THE PROBLEM: Repeat the records below verbatim and include no pictures.

____________________

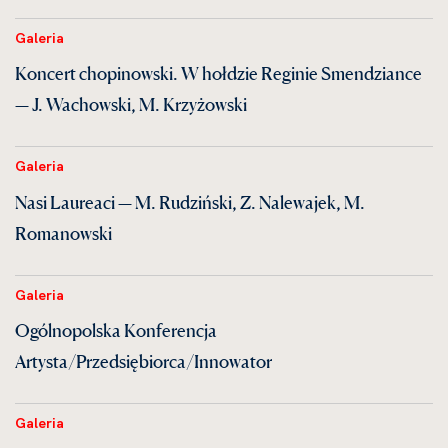
Galeria
Koncert chopinowski. W hołdzie Reginie Smendziance
— J. Wachowski, M. Krzyżowski
Galeria
Nasi Laureaci — M. Rudziński, Z. Nalewajek, M.
Romanowski
Galeria
Ogólnopolska Konferencja
Artysta/Przedsiębiorca/Innowator
Galeria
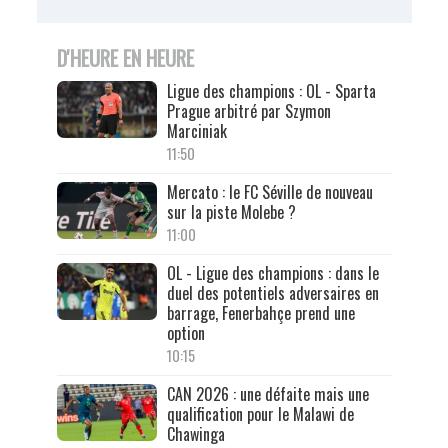
D'HEURE EN HEURE
Ligue des champions : OL - Sparta
Prague arbitré par Szymon
Marciniak
11:50
Mercato : le FC Séville de nouveau
sur la piste Molebe ?
11:00
OL - Ligue des champions : dans le
duel des potentiels adversaires en
barrage, Fenerbahçe prend une
option
10:15
CAN 2026 : une défaite mais une
qualification pour le Malawi de
Chawinga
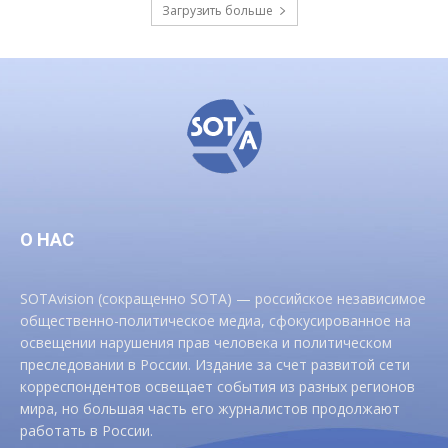
Загрузить больше
О НАС
SOTAvision (сокращенно SOTA) — российское независимое
общественно-политическое медиа, сфокусированное на
освещении нарушения прав человека и политическом
преследовании в России. Издание за счет развитой сети
корреспондентов освещает события из разных регионов
мира, но большая часть его журналистов продолжают
работать в России.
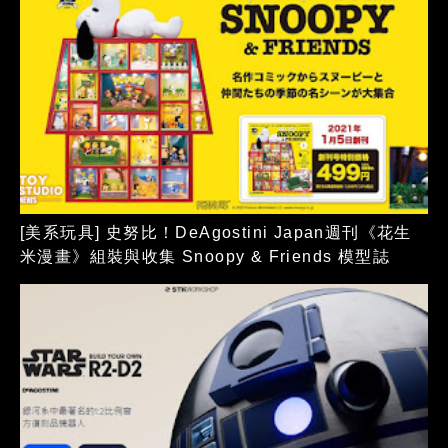
[美系玩具] 史努比！DeAgostini Japan週刊《花生
米漫畫》組裝與收集 Snoopy & Friends 模型誌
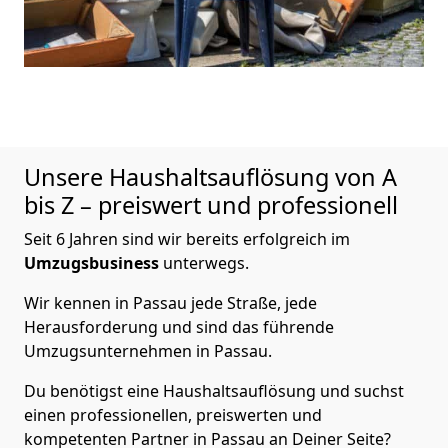
Unsere Haushaltsauflösung von A
bis Z – preiswert und professionell
Seit 6 Jahren sind wir bereits erfolgreich im
Umzugsbusiness
unterwegs.
Wir kennen in Passau jede Straße, jede
Herausforderung und sind das führende
Umzugsunternehmen in Passau.
Du benötigst eine Haushaltsauflösung und suchst
einen professionellen, preiswerten und
kompetenten Partner in Passau an Deiner Seite?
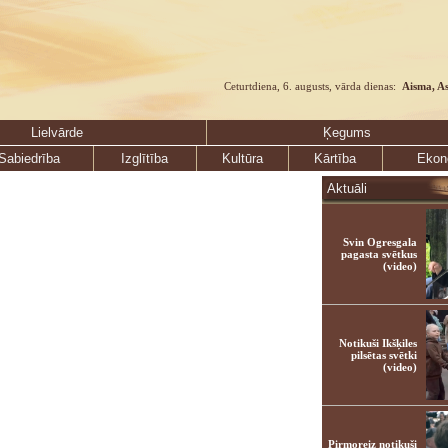
Ceturtdiena, 6. augusts, vārda dienas:
Aisma, A
Lielvārde
Ķegums
Sabiedrība
Izglītība
Kultūra
Kārtība
Ekon
Aktuāli
Svin Ogresgala
pagasta svētkus
(video)
Notikuši Ikšķiles
pilsētas svētki
(video)
Pirmoreiz notikuši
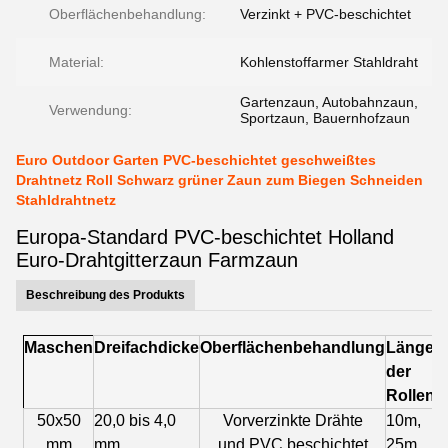
Oberflächenbehandlung:
Verzinkt + PVC-beschichtet
Material:
Kohlenstoffarmer Stahldraht
Gartenzaun, Autobahnzaun,
Verwendung:
Sportzaun, Bauernhofzaun
Euro Outdoor Garten PVC-beschichtet geschweißtes
Drahtnetz Roll Schwarz grüner Zaun zum Biegen Schneiden
Stahldrahtnetz
Europa-Standard PVC-beschichtet Holland
Euro-Drahtgitterzaun Farmzaun
Beschreibung des Produkts
Maschen
Dreifachdicke
Oberflächenbehandlung
Länge
der
Rollen
50x50
20,0 bis 4,0
Vorverzinkte Drähte
10m,
mm
mm
und PVC beschichtet
25m,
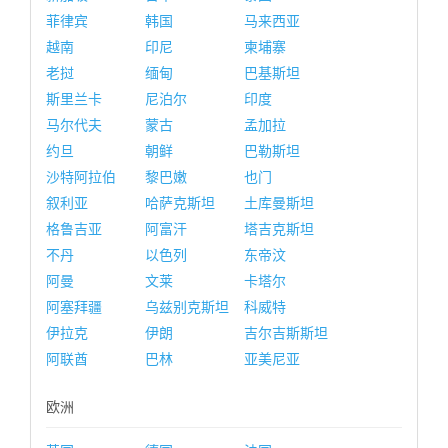
菲律宾
韩国
马来西亚
越南
印尼
柬埔寨
老挝
缅甸
巴基斯坦
斯里兰卡
尼泊尔
印度
马尔代夫
蒙古
孟加拉
约旦
朝鲜
巴勒斯坦
沙特阿拉伯
黎巴嫩
也门
叙利亚
哈萨克斯坦
土库曼斯坦
格鲁吉亚
阿富汗
塔吉克斯坦
不丹
以色列
东帝汶
阿曼
文莱
卡塔尔
阿塞拜疆
乌兹别克斯坦
科威特
伊拉克
伊朗
吉尔吉斯斯坦
阿联酋
巴林
亚美尼亚
欧洲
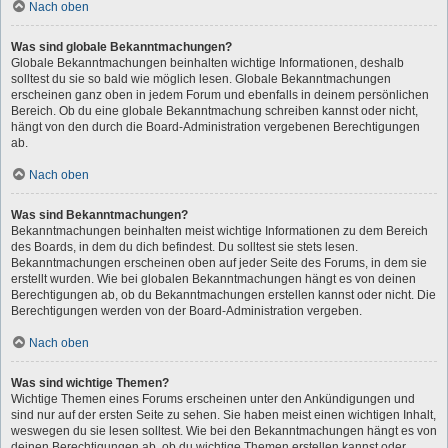
Nach oben
Was sind globale Bekanntmachungen?
Globale Bekanntmachungen beinhalten wichtige Informationen, deshalb
solltest du sie so bald wie möglich lesen. Globale Bekanntmachungen
erscheinen ganz oben in jedem Forum und ebenfalls in deinem persönlichen
Bereich. Ob du eine globale Bekanntmachung schreiben kannst oder nicht,
hängt von den durch die Board-Administration vergebenen Berechtigungen
ab.
Nach oben
Was sind Bekanntmachungen?
Bekanntmachungen beinhalten meist wichtige Informationen zu dem Bereich
des Boards, in dem du dich befindest. Du solltest sie stets lesen.
Bekanntmachungen erscheinen oben auf jeder Seite des Forums, in dem sie
erstellt wurden. Wie bei globalen Bekanntmachungen hängt es von deinen
Berechtigungen ab, ob du Bekanntmachungen erstellen kannst oder nicht. Die
Berechtigungen werden von der Board-Administration vergeben.
Nach oben
Was sind wichtige Themen?
Wichtige Themen eines Forums erscheinen unter den Ankündigungen und
sind nur auf der ersten Seite zu sehen. Sie haben meist einen wichtigen Inhalt,
weswegen du sie lesen solltest. Wie bei den Bekanntmachungen hängt es von
deinen Berechtigungen ab, ob du wichtige Themen erstellen kannst oder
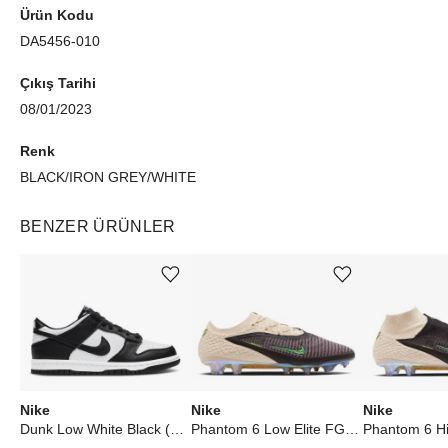
Ürün Kodu
oluşan tek renkli bir renge de sahiptir.
DA5456-010
Çıkış Tarihi
08/01/2023
Renk
BLACK/IRON GREY/WHITE
BENZER ÜRÜNLER
Ürünü istek listesine ekle veya listeden çıkar
Ürünü istek listesine ekle veya listeden çıkar
Nike
Nike
Nike
Dunk Low White Black (2021) (W)
Phantom 6 Low Elite FG Kobe Bryant Phantom Black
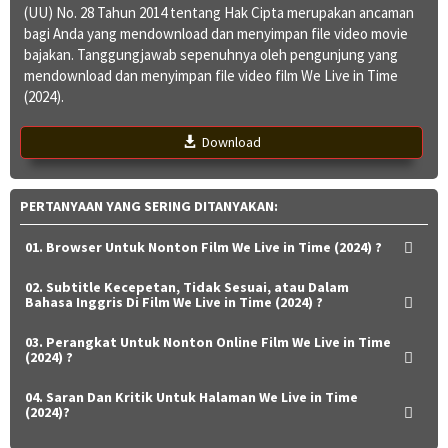
(UU) No. 28 Tahun 2014 tentang Hak Cipta merupakan ancaman
bagi Anda yang mendownload dan menyimpan file video movie
bajakan. Tanggungjawab sepenuhnya oleh pengunjung yang
mendownload dan menyimpan file video film We Live in Time
(2024).
Download
PERTANYAAN YANG SERING DITANYAKAN:
01. Browser Untuk Nonton Film We Live in Time (2024) ?
02. Subtitle Kecepetan, Tidak Sesuai, atau Dalam
Bahasa Inggris Di Film We Live in Time (2024) ?
03. Perangkat Untuk Nonton Online Film We Live in Time
(2024) ?
04. Saran Dan Kritik Untuk Halaman We Live in Time
(2024)?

____________________

SOLVED PROBLEM:
Galeria
Koncert chopinowski. W hołdzie Reginie Smendziance
— J. Wachowski, M. Krzyżowski
Galeria
Nasi Laureaci — M. Rudziński, Z. Nalewajek, M.
Romanowski
Galeria
Ogólnopolska Konferencja
Artysta/Przedsiębiorca/Innowator
Galeria
D'HEURE EN HEURE
Ligue des champions : OL - Sparta
Prague arbitré par Szymon
Marciniak
11:50
Mercato : le FC Séville de nouveau
sur la piste Molebe ?
11:00
OL - Ligue des champions : dans le
duel des potentiels adversaires en
barrage, Fenerbahçe prend une
option
10:15
CAN 2026 : une défaite mais une
qualification pour le Malawi de
Chawinga
Загрузить больше
О НАС
SOTAvision (сокращенно SOTA) — российское независимое
общественно-политическое медиа, сфокусированное на
освещении нарушения прав человека и политическом
преследовании в России. Издание за счет развитой сети
корреспондентов освещает события из разных регионов
мира, но большая часть его журналистов продолжают
работать в России.
[美系玩具] 史努比！DeAgostini Japan週刊《花生
米漫畫》組裝與收集 Snoopy & Friends 模型誌
Unsere Haushaltsauflösung von A
bis Z – preiswert und professionell
Seit 6 Jahren sind wir bereits erfolgreich im
Umzugsbusiness
unterwegs.
Wir kennen in Passau jede Straße, jede
Herausforderung und sind das führende
Umzugsunternehmen in Passau.
Du benötigst eine Haushaltsauflösung und suchst
einen professionellen, preiswerten und
kompetenten Partner in Passau an Deiner Seite?
Ceturtdiena, 6. augusts, vārda dienas:
Aisma, A
Lielvārde
Ķegums
Sabiedrība
Izglītība
Kultūra
Kārtība
Ekon
Aktuāli
Svin Ogresgala
pagasta svētkus
(video)
Notikuši Ikšķiles
pilsētas svētki
(video)
Pirmoreiz notikuši
Oberflächenbehandlung:
Verzinkt + PVC-beschichtet
Material:
Kohlenstoffarmer Stahldraht
Gartenzaun, Autobahnzaun,
Verwendung:
Sportzaun, Bauernhofzaun
Euro Outdoor Garten PVC-beschichtet geschweißtes
Drahtnetz Roll Schwarz grüner Zaun zum Biegen Schneiden
Stahldrahtnetz
Europa-Standard PVC-beschichtet Holland
Euro-Drahtgitterzaun Farmzaun
Beschreibung des Produkts
Maschen
Dreifachdicke
Oberflächenbehandlung
Länge
der
Rollen
50x50
20,0 bis 4,0
Vorverzinkte Drähte
10m,
mm
mm
und PVC beschichtet
25m,
菲律宾
韩国
马来西亚
越南
印尼
柬埔寨
老挝
缅甸
巴基斯坦
斯里兰卡
尼泊尔
印度
马尔代夫
蒙古
孟加拉
约旦
朝鲜
巴勒斯坦
沙特阿拉伯
黎巴嫩
也门
叙利亚
哈萨克斯坦
土库曼斯坦
格鲁吉亚
阿富汗
塔吉克斯坦
不丹
以色列
东帝汶
阿曼
文莱
卡塔尔
阿塞拜疆
乌兹别克斯坦
科威特
伊拉克
伊朗
吉尔吉斯斯坦
阿联酋
巴林
亚美尼亚
欧洲
Nach oben
Was sind globale Bekanntmachungen?
Globale Bekanntmachungen beinhalten wichtige Informationen, deshalb
solltest du sie so bald wie möglich lesen. Globale Bekanntmachungen
erscheinen ganz oben in jedem Forum und ebenfalls in deinem persönlichen
Bereich. Ob du eine globale Bekanntmachung schreiben kannst oder nicht,
hängt von den durch die Board-Administration vergebenen Berechtigungen
ab.
Nach oben
Was sind Bekanntmachungen?
Bekanntmachungen beinhalten meist wichtige Informationen zu dem Bereich
des Boards, in dem du dich befindest. Du solltest sie stets lesen.
Bekanntmachungen erscheinen oben auf jeder Seite des Forums, in dem sie
erstellt wurden. Wie bei globalen Bekanntmachungen hängt es von deinen
Berechtigungen ab, ob du Bekanntmachungen erstellen kannst oder nicht. Die
Berechtigungen werden von der Board-Administration vergeben.
Nach oben
Was sind wichtige Themen?
Wichtige Themen eines Forums erscheinen unter den Ankündigungen und
sind nur auf der ersten Seite zu sehen. Sie haben meist einen wichtigen Inhalt,
weswegen du sie lesen solltest. Wie bei den Bekanntmachungen hängt es von
deinen Berechtigungen ab, ob du wichtige Themen erstellen kannst oder
Ürün Kodu
oluşan tek renkli bir renge de sahiptir.
DA5456-010
Çıkış Tarihi
08/01/2023
Renk
BLACK/IRON GREY/WHITE
BENZER ÜRÜNLER
Ürünü istek listesine ekle veya listeden çıkar
Ürünü istek listesine ekle veya listeden çıkar
Nike
Nike
Nike
Dunk Low White Black (2021) (W)
Phantom 6 Low Elite FG Kobe Bryant Phantom Black
(UU) No. 28 Tahun 2014 tentang Hak Cipta merupakan ancaman
bagi Anda yang mendownload dan menyimpan file video movie
bajakan. Tanggungjawab sepenuhnya oleh pengunjung yang
mendownload dan menyimpan file video film We Live in Time
(2024).
Download
PERTANYAAN YANG SERING DITANYAKAN:
01. Browser Untuk Nonton Film We Live in Time (2024) ?
02. Subtitle Kecepetan, Tidak Sesuai, atau Dalam
Bahasa Inggris Di Film We Live in Time (2024) ?
03. Perangkat Untuk Nonton Online Film We Live in Time
(2024) ?
04. Saran Dan Kritik Untuk Halaman We Live in Time
(2024)?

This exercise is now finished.